Tracing the Klausenpass legend

Klausenpass Bild

The Klausenpass may link the cantons of Glarus and Uri, but it is far more than an east-west connection: it is a legend.

In the early days of the automobile, the Klausen race was the longest, toughest and most popular mountain race in the world. For the best motorbike and car racers, not to mention 30,000 spectators, no other race captured the imagination quite like this one – a 21.5km-stretch of unpaved road that starts in Linthal, winds its way up 136 curves and reaches an altitude of 1,237 metres at the top of the pass. Emil Frey himself took part in the race four times, between 1925 and 1929. In 1925, the 27-year-old mechanic bought a Sunbeam motorbike in England and boosted its performance by 20 percent in his own workshop. But what really made the motorbike a serious contender was his special petrol mix. Only decades later, in an interview with Memorial-Revue 1993, did Frey reveal the secret ingredients: benzene, picric acid, ether and castor oil.
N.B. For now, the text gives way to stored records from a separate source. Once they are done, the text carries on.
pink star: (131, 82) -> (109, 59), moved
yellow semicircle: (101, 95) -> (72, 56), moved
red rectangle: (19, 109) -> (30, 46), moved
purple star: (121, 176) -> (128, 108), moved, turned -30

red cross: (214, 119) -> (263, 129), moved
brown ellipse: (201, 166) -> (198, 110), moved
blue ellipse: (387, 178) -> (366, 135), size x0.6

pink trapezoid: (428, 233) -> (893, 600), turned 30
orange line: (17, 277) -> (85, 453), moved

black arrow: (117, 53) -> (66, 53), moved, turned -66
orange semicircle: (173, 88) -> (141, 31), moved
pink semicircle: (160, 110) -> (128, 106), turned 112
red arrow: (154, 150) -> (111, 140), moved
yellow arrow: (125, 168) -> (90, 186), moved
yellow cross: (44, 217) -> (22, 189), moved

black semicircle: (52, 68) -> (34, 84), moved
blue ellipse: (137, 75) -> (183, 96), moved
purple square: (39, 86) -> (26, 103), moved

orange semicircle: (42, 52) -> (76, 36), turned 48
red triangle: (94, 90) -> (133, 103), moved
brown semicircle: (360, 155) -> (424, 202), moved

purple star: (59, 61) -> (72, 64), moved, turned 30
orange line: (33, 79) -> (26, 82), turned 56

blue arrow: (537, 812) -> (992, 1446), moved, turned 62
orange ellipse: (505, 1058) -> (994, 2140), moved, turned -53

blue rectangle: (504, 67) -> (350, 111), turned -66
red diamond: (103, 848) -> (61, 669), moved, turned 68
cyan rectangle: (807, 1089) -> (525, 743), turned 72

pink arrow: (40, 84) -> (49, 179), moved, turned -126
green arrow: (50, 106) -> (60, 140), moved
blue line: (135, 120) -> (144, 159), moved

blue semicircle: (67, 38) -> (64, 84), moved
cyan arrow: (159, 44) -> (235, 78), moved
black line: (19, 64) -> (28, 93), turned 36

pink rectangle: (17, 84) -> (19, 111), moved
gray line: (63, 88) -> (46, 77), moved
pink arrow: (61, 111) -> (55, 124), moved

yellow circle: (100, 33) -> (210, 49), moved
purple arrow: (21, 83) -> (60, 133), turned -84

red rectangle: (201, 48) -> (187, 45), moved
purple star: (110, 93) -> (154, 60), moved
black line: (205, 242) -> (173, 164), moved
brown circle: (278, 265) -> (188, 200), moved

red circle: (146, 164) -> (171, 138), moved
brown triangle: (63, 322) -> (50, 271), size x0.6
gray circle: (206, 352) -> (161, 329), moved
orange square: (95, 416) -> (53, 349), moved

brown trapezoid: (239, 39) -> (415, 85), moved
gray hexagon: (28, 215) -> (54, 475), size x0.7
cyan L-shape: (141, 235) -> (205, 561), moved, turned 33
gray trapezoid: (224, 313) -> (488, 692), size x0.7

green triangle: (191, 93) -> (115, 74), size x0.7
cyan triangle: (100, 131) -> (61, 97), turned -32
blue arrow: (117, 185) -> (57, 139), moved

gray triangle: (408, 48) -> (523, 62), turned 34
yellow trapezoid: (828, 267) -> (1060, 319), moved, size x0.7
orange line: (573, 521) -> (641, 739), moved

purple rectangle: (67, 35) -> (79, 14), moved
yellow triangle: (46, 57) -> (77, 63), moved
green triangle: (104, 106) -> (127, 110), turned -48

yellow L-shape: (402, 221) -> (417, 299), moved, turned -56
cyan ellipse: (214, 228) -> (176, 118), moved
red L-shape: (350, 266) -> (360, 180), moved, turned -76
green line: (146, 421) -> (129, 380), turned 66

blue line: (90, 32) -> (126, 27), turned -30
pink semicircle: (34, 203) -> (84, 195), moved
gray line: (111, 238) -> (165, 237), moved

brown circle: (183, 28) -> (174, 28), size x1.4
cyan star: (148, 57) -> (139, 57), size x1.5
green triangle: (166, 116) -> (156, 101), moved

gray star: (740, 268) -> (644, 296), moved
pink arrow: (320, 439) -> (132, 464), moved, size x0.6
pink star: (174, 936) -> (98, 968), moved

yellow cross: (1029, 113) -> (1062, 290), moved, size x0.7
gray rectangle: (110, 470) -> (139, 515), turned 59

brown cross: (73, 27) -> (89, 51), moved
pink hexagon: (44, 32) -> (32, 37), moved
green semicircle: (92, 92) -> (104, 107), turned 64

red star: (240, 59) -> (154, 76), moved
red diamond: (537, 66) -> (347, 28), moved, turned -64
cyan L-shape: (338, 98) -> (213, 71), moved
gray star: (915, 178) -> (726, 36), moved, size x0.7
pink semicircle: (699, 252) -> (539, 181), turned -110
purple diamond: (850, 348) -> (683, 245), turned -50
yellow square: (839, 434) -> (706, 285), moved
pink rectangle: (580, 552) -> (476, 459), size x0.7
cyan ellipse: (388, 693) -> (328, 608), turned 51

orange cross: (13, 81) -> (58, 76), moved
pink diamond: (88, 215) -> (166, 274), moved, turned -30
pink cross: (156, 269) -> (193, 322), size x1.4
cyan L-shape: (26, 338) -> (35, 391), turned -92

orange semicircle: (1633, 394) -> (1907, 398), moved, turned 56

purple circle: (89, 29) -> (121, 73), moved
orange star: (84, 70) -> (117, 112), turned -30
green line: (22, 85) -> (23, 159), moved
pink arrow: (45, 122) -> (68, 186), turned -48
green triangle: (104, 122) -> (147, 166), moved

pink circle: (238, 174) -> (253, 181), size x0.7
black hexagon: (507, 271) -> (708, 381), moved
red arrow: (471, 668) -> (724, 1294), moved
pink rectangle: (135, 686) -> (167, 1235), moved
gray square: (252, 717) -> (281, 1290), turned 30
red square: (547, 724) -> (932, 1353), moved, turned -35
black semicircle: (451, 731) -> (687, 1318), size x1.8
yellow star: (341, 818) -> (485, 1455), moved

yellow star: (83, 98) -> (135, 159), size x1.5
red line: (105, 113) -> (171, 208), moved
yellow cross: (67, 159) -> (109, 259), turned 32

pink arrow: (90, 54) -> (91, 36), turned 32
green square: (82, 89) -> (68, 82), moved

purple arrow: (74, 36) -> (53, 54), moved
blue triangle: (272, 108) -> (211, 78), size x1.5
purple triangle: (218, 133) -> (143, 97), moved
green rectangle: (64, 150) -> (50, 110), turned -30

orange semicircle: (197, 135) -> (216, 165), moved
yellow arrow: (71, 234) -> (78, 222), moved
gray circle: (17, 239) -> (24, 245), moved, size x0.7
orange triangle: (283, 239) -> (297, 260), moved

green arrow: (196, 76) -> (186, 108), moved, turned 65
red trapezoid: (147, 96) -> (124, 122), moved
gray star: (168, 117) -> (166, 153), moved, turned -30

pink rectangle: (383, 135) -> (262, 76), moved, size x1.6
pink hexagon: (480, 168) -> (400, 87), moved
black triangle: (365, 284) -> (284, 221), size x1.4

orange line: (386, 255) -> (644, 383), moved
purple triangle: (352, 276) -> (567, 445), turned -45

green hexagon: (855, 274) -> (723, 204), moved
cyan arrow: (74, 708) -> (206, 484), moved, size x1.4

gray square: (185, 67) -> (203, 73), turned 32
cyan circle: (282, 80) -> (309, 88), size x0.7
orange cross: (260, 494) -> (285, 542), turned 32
He also explained the motivation behind racing: “As I was always short of money in the beginning, and could not afford to advertise the English motorbikes I was selling, I had to find other ways of making a name for myself. That’s what I used these races for. My wins made me famous and gave customers more reason to believe in the quality of products in my shop.” 

At 19:01:04 minutes, Emil Frey recorded the fastest time ever in the professional half-litre class on an English HRD. He received his trophy in front of the William Tell memorial in Altdorf.

Recently, we headed back up to the Klausenpass to take two of our classic cars out for a spin, though this time we had no intention of breaking any records! Behind the wheels of a stunning 1964 Jaguar E-Type 3.8L Series 1 roadster and a spirited 1972 Toyota Celica ST in bright green, we experienced the magic of the Klausenpass once again.